Leithner-Dziubas: Primär nimmt jeder Mensch von sich an, fruchtbar zu sein. Das Ausbleiben einer Schwangerschaft stellt für viele eine massive Kränkung des Selbstwertgefühls dar. Oft geht dies auch mit Schuld- und Schamgefühlen einher - bewusst oder unbewusst. Motive können vielfältig sein, zum Beispiel eine Schwangerschaft erleben zu wollen oder einem Mann ein Kind zu schenken und damit auch die Beziehung zu festigen. Der unbedingte Wunsch, schwanger werden zu können, muss nicht immer mit dem Wunsch einhergehen, mit einem Kind leben zu wollen. Manche Frauen, die nach sehr vielen Versuchen endlich ein Baby erwarten, sind dann völlig überrascht. Sie haben nie weiter als bis zum Eintritt der Schwangerschaft gedacht.

STANDARD: Ist das Kinderkriegen schwieriger geworden?

Maier: Wenn es schwer ist, adäquate Kinderbetreuung zu bekommen, dann wird sich eine gut ausgebildete Frau zunächst einmal im Beruf verwirklichen. Wenn sie dabei den biologischen Altersaspekt übersieht, ist die Verwirklichung des Kinderwunsches erschwert. Hier kann die Medizin helfen. Aber wäre es nicht sinnvoller, sich um die Erhaltung der reproduktiven Gesundheit zu kümmern und die Kinderwunschverwirklichung für jüngere Frauen mit adäquaten sozialen Hilfestellungen attraktiv zu machen?

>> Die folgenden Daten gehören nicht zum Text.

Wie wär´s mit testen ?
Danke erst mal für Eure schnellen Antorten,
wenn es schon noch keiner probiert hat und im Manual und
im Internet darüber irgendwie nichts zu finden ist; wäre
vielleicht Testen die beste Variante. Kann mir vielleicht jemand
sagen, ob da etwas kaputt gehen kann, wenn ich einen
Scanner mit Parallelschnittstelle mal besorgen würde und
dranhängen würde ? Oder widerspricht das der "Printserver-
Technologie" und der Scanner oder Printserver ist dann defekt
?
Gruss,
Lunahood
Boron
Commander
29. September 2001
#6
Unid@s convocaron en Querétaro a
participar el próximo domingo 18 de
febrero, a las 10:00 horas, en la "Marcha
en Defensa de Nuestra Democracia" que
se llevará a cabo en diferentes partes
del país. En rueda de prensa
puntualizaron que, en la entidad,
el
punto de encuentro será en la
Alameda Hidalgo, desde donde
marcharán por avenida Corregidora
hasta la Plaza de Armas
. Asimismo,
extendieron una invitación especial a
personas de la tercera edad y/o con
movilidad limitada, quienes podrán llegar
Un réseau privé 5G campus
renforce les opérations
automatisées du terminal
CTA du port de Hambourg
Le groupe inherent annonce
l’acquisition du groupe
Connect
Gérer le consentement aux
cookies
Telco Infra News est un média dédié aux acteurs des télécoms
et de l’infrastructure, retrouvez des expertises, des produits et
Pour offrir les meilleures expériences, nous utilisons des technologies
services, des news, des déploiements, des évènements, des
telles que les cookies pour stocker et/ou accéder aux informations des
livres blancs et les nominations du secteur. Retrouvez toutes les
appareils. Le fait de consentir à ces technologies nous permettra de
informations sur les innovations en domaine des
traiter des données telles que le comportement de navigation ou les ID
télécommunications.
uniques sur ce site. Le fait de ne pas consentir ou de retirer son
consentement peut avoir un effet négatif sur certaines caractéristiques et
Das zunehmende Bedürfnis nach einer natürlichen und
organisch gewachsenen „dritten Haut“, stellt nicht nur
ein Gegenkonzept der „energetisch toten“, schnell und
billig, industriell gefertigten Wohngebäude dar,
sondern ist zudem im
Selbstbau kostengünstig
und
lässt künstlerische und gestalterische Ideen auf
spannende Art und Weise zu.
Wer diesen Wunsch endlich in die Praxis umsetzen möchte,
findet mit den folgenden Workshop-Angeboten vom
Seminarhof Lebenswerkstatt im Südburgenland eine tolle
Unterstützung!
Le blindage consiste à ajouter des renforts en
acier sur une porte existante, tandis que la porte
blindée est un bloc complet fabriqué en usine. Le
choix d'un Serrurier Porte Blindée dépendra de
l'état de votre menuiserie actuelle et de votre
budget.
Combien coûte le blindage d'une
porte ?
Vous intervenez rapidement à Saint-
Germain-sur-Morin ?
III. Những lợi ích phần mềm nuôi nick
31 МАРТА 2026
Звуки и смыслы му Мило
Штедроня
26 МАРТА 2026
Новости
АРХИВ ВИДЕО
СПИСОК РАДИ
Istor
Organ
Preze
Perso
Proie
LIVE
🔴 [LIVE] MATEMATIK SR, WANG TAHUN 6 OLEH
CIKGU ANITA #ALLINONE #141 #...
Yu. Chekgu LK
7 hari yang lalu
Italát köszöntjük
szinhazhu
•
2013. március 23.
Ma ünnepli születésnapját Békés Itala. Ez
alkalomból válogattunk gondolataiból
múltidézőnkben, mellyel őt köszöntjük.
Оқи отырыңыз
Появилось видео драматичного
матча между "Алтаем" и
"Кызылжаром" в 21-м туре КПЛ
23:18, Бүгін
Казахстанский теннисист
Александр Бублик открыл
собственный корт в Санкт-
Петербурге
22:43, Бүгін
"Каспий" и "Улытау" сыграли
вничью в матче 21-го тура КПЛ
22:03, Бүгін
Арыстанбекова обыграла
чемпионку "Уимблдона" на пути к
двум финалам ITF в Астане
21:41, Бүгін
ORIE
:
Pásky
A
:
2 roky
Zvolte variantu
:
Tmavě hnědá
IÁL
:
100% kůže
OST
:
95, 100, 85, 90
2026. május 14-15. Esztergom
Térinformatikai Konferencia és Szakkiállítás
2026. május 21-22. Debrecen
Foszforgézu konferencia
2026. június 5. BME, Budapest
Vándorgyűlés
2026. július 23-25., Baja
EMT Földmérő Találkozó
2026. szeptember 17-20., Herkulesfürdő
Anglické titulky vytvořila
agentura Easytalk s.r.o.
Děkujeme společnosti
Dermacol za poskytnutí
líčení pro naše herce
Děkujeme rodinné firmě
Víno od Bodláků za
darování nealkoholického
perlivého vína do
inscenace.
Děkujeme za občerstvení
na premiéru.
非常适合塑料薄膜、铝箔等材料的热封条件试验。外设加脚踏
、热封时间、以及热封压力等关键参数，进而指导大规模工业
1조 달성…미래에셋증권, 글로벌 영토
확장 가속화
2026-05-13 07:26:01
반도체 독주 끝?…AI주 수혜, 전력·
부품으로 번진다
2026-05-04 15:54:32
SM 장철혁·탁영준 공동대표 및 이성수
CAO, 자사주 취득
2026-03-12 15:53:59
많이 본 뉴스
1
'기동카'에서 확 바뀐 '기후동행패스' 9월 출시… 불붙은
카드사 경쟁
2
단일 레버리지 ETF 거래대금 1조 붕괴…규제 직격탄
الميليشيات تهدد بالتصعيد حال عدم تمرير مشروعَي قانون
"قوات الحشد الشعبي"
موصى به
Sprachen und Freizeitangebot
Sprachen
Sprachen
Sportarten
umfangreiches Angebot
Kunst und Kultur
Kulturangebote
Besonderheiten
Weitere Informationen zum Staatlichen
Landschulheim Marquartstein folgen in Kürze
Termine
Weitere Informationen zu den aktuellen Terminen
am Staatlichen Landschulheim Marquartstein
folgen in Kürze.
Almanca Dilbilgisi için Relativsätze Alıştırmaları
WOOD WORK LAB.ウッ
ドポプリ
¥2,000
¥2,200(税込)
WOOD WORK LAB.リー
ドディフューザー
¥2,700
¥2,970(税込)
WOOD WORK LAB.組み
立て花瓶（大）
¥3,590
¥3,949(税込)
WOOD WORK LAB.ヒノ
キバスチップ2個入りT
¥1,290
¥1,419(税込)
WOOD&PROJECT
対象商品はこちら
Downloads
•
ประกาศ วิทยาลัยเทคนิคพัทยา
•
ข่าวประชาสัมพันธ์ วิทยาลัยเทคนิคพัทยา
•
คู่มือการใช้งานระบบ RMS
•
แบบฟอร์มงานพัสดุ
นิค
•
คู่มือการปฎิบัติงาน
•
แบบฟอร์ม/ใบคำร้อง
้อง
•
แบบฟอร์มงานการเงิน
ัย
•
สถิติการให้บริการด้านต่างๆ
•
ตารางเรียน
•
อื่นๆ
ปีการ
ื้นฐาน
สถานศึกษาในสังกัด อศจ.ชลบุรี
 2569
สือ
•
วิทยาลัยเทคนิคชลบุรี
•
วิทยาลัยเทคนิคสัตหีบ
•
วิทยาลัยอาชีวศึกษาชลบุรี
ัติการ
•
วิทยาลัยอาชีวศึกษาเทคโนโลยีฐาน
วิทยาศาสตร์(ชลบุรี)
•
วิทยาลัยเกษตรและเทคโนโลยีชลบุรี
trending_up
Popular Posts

Leithner-Dziubas:  Es macht einen sehr großen Unterschied, sich bewusst zu entscheiden, kein Kind zu wollen oder keines bekommen zu können. Für viele Frauen wird es spätestens in einem bestimmten Alter zu einem sehr dringenden Bedürfnis.

STANDARD: Die Reproduktionsmedizin kann heute schon sehr viel - ist das ein Fluch oder ein Segen?

Leithner-Dziubas: Wir haben heutzutage das Gefühl, dass in der Medizin alles möglich ist. Es erscheint mir aber auch wichtig, sich damit auseinanderzusetzen, was nicht möglich ist, und darüber Trauerarbeit zu leisten. Und zu sehen, dass sich daraus ja auch wieder neue Möglichkeiten entwickeln können.

Maier: Wir sollten die Errungenschaften der modernen Medizin nutzen, aber auch offen über die Risiken diskutieren. Wir brauchen in der Reproduktionsmedizin ein Qualitätsmanagement, das das Wohl der Kinder ins Zentrum stellt und nicht nur die Kinderwunscherfüllung. (Andrea Fried, DER STANDARD, Printausgabe, 20.2.2010)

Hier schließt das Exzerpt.